Superbonus, fuori dai condomìni niente 110% sulle parti comuni

Per l’agenzia delle Entrate, il superbonus non si applica agli interventi realizzati sulle parti comuni a due o più unità immobiliari distintamente accatastate di un edificio interamente posseduto da un unico proprietario o in comproprietà fra più soggetti

di Luca De Stefani

Non potranno beneficiare del superbonus del 110% i lavori sulle parti comuni delle bifamiliari di proprietà dello stesso soggetto o in comproprietà tra coniugi. È questo uno dei tanti chiarimenti dell’agenzia delle Entrate contenuti nella circolare 24/E/2020, in attesa della pubblicazione sulla Gazzetta ufficiale del decreto del ministero dello Sviluppo economico, che ridurrà gli interventi dell’ecobonus trainati, il limite di spesa per i pannelli solari termici da 92.307,69 euro a 46.153,85 euro e attiverà un limite massimo di detrazione di 15mila euro per i dispositivi multimediali ( si veda «Il Sole 24 Ore» di domenica).

La circolare
Anche se la norma agevolativa del superbonus del 110% non pone alcun limite alla tipologia di unità immobiliari che compongono l’edificio condominiale, la circolare delle Entrate, al paragrafo 2 , ritiene di non consentire la detrazione delle spese per i lavori sulle parti comuni condominiali da parte di contribuenti (di qualunque tipologia: persona fisica, impresa o professionista) che possiedano o detengano unità immobiliari non abitative in condomìni prevalentemente non residenziali, cioè quelli in cui la superficie complessiva delle unità immobiliari destinate a residenza ricomprese nell’edificio sia inferiore al 50 per cento. In caso contrario (superficie complessiva delle unità immobiliari residenziali superiore al 50%), invece, è possibile ammettere alla detrazione anche il proprietario e il detentore di unità immobiliari non residenziali, che sostengono le spese per le parti comuni.

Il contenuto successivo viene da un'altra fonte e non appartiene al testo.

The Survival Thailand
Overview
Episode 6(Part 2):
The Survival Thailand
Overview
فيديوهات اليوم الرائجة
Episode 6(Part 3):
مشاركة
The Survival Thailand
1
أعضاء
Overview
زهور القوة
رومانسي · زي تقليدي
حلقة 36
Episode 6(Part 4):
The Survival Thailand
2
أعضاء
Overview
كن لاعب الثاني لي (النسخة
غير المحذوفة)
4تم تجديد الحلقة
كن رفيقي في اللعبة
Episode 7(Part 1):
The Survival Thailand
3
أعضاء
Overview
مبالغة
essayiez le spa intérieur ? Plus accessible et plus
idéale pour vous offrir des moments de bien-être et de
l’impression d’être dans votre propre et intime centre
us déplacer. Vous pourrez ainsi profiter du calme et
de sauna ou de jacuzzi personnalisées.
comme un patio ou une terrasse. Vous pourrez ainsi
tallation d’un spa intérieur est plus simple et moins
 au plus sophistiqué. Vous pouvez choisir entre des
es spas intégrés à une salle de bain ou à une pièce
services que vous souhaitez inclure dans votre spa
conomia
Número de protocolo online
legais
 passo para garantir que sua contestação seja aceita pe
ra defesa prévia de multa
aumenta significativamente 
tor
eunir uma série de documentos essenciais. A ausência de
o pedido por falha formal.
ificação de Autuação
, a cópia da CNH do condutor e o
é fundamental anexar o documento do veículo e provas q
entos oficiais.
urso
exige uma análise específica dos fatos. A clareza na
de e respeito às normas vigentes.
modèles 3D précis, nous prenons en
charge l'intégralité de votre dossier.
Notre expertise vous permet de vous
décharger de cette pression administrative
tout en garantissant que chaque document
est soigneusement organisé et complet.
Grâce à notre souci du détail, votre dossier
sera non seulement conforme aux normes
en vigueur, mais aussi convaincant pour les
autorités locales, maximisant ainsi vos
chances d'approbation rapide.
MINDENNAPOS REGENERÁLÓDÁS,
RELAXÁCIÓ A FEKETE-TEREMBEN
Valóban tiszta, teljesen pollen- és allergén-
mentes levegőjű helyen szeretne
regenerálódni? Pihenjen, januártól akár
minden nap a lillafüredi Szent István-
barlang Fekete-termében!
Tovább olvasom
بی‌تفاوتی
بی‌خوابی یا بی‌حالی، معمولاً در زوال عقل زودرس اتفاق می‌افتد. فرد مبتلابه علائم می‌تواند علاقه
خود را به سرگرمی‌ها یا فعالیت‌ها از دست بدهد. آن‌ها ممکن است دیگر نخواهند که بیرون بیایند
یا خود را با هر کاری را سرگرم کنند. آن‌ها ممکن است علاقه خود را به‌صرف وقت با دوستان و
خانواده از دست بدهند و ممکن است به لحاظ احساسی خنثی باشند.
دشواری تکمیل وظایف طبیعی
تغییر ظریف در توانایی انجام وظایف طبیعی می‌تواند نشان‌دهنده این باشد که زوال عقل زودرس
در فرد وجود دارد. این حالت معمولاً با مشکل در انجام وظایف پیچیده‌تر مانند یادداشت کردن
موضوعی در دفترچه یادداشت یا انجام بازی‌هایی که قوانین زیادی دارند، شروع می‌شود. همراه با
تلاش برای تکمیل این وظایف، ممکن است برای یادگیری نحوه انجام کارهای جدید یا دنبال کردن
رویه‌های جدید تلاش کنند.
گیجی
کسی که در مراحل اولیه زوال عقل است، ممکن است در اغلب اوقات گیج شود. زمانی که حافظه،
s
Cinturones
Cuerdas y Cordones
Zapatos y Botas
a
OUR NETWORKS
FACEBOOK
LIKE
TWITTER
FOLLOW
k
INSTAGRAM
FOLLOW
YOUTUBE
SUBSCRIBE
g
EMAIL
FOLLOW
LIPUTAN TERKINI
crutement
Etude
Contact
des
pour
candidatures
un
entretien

Secondo la circolare 24/E/2020, paragrafo 1.1, la norma agevolativa del 110% fa riferimento «espressamente ai condomìni e non alle parti comuni di edifici». Pertanto, l’edificio oggetto degli interventi deve essere costituito in condominio secondo la disciplina civilistica. Per questo motivo, per l’agenzia delle Entrate, il superbonus «non si applica agli interventi realizzati sulle parti comuni a due o più unità immobiliari distintamente accatastate di un edificio interamente posseduto da un unico proprietario o in comproprietà fra più soggetti». Questo chiarimento è in contrasto con le risposte 22 maggio 2020, n. 137 e 139 e 22 luglio 2019, n. 293, che hanno concesso l’agevolazione sugli interventi su parti comuni non condominiali, finalizzati congiuntamente alla riduzione del rischio sismico e alla riqualificazione energetica, nonostante la relativa norma la limitasse espressamente ai lavori «su parti comuni di edifici condominiali».

La critica
L’interpretazione delle Entrate per il 110% non convince, anche perché non è vero che la norma agevolativa del superbonus fa riferimento «espressamente ai condomìni e non alle parti comuni di edifici», in quanto sono agevolati (non solo per i condomìni, ma anche per le persone fisiche) gli «interventi sulle parti comuni degli edifici per la sostituzione degli impianti di climatizzazione invernale esistenti con impianti centralizzati» (articolo 119, comma 1, lettere b), del Dl n. 34/2020). Questi lavori sono agevolati, per la norma, indipendentemente dal fatto che ci sia un condominio. Per avvalorare la propria tesi, però, l’agenzia titola il paragrafo 2.1.2, relativo a questi interventi: «Sostituzione degli impianti di climatizzazione invernale sulle parti comuni degli edifici in condominio», quando invece l’articolo 119, comma 1, lettere b), del Dl 34/2020 si ferma alle parole «parti comuni degli edifici».

La mancata assimilazione delle Entrate degli edifici con più unità immobiliari (anche più di due) di un unico proprietario al condomìnio, ai fini del 110%, comporta l’impossibilità per qualunque contribuente di beneficiare del superbonus sui lavori sulle parti comuni di edifici interamente di sua proprietà, costituiti da due o più unità immobiliari (si presume diverse dalla pertinenze), come ad esempio una bifamiliare.

Il chiarimento influenza anche i casi in cui due o più contribuenti siano proprietari, per quote indivise, dell’intero stabile, costituito da due o più unità immobiliari (si presume diverse dalle pertinenze). In questi casi, infatti, non si è in presenza di un condomìnio, ma di una comunione, pertanto, per le Entrate, non spetta il 110 per cento.